Évaluer tous les impacts

L’objectif de l’expérimentation est d’évaluer les contraintes techniques, la méthodologie la plus adaptée, les coûts et les bénéfices d’une recharge maîtrisée de la nappe en hiver. Un premier verrou identifié est l’accès au foncier pour les zones d’infiltration, rendu compliqué par la présence de nombreuses gravières exploitées par des entreprises de granulats et de nombreuses parcelles de culture.

Une évaluation des impacts sur l’agriculture, la faune, la flore et la qualité des eaux superficielles et souterraines sera également réalisée. « Le projet est suivi en toute transparence avec les collectivités locales, l’Agence de l’eau, la chambre d’agriculture et les associations environnementales », assure Jean-Michel Fabre. Si l’expérimentation s’avère concluante, une phase opérationnelle de réalimentation permanente sera alors engagée sur des secteurs adaptés. Et un retour d’expérience sera fait pour éventuellement dupliquer le dispositif sur d’autres fleuves.
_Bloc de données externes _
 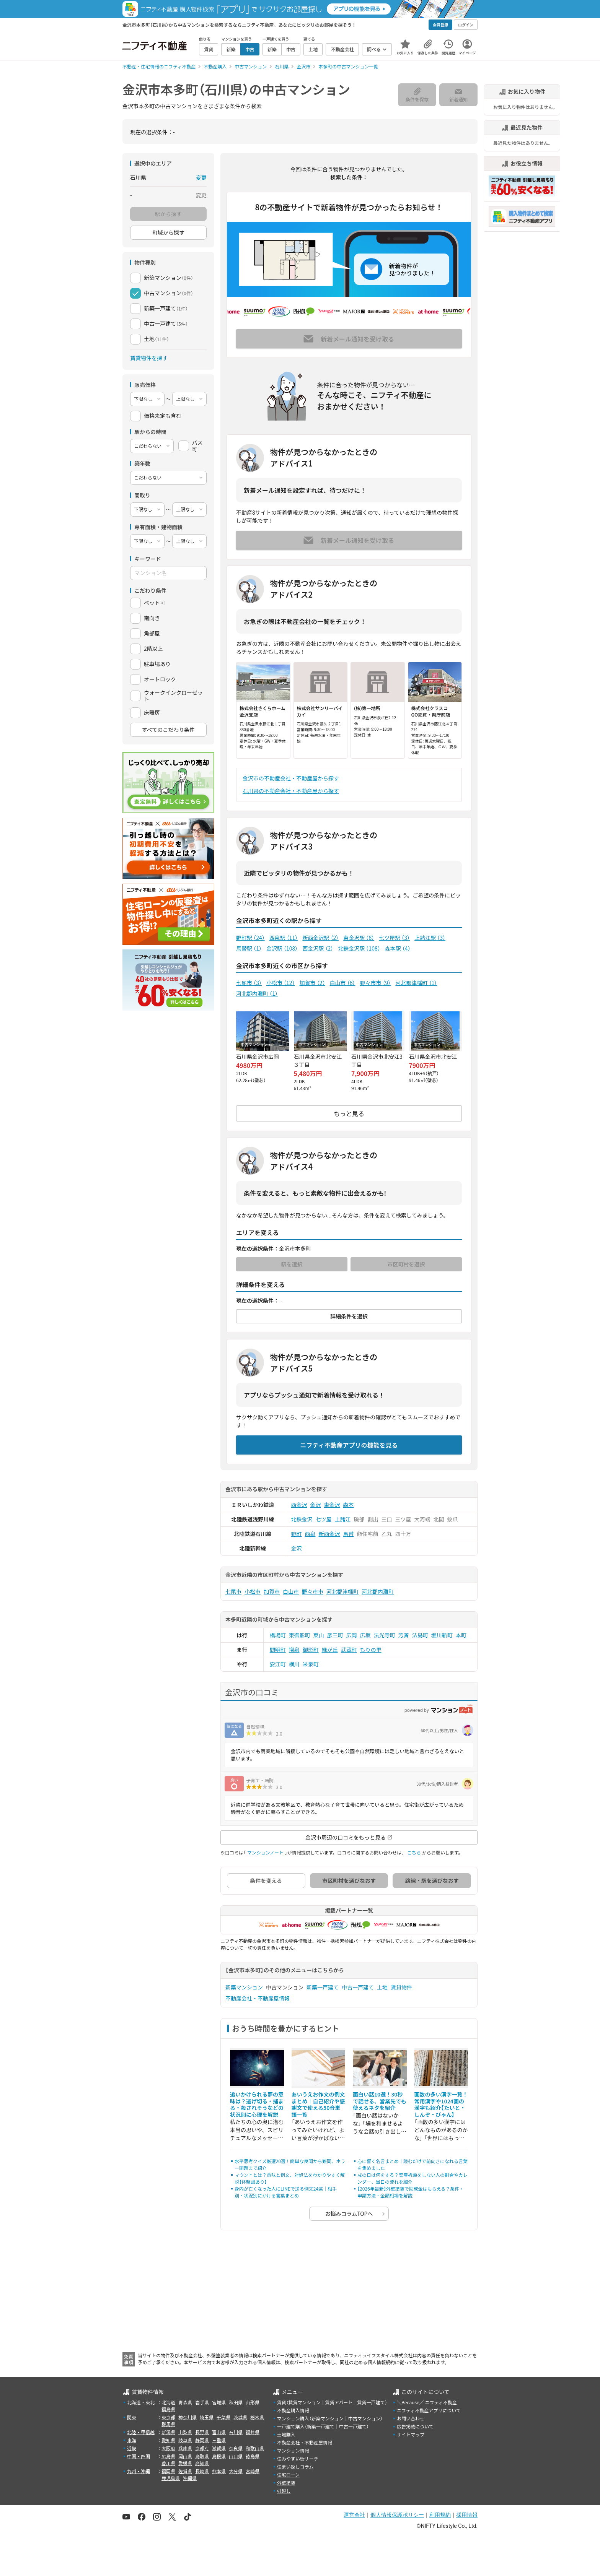 I want to click on 福島県, so click(x=168, y=2409).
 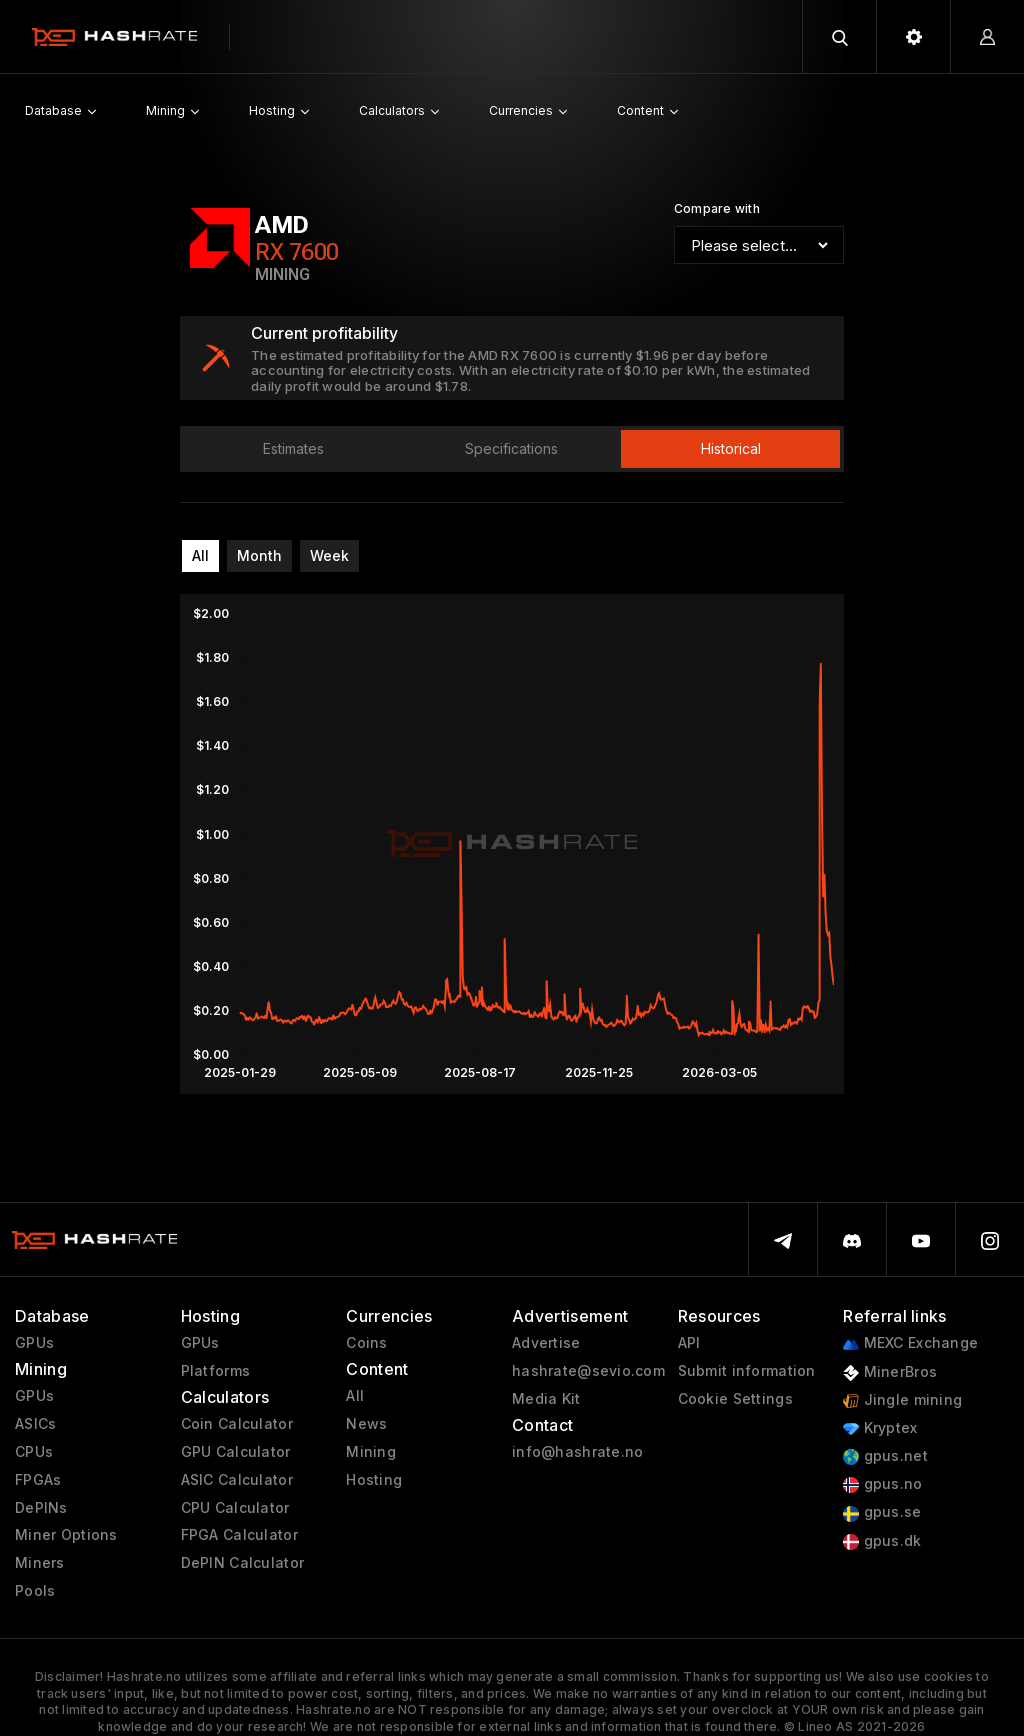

Cinq à vingt millions de mètres cubes mobilisables

Déjà pratiquée en Californie, Israël, Australie, la recharge maîtrisée d’une nappe pour le soutien d’étiage d’un cours d’eau est encore très rare. « C’est la première expérimentation grandeur nature en Europe », assure Jean-Marie Gandolfi. Si l’expérimentation R’Garonne est concluante, la recharge de la nappe de la Garonne devrait permettre de mobiliser 5 à 20 millions de mètres cubes d’eau à partir d’une quinzaine de dispositifs d’un hectare, limitant sensiblement le recours aux lâchers de barrage en période d’étiage. « En 2022, quand la Garonne était la plus basse, la moitié de l’eau du fleuve était de l’eau provenant de barrages, précise Jean-Michel Fabre. Un apport de 5 à 20 millions de mètres cubes serait donc très intéressant. Mais ce n’est qu’une solution parmi d’autres du projet global Garon’Amont. »

Piloté par le conseil départemental de Haute-Garonne, le projet Garon’Amont a débuté par un travail avec les partenaires locaux et un panel de citoyens qui a abouti à 130 propositions. Plusieurs solutions ont été retenues en plus du projet R’Garonne : une utilisation plus importante de l’eau des réserves hydroélectriques, une collaboration avec la chambre d’agriculture pour accompagner 200 exploitations sur une bonne utilisation de l’eau ou encore la remise en état de réserves avec les agriculteurs.